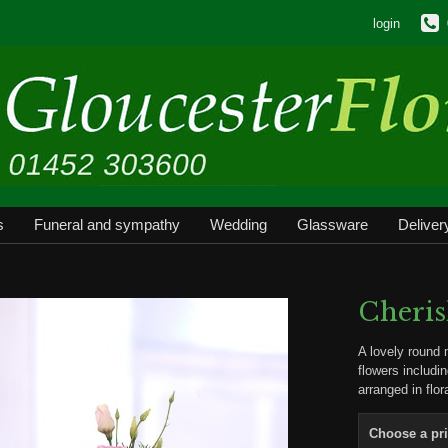
login
s
Funeral and sympathy
Wedding
Glassware
Deliver
Cheri
A lovely round 
flowers includi
arranged in flo
Choose a pr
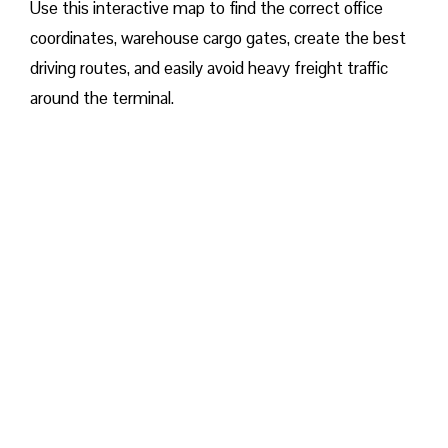
Use this interactive map to find the correct office
coordinates, warehouse cargo gates, create the best
driving routes, and easily avoid heavy freight traffic
around the terminal.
• • • • •
- _Task objective_
The answer should match the data above word for word, with no pictures in it.

- _Final answer_
login
s
Funeral and sympathy
Wedding
Glassware
Deliver
Cheri
A lovely round 
flowers includi
arranged in flo
Choose a pr
Use this interactive map to find the correct office
coordinates, warehouse cargo gates, create the best
driving routes, and easily avoid heavy freight traffic
around the terminal.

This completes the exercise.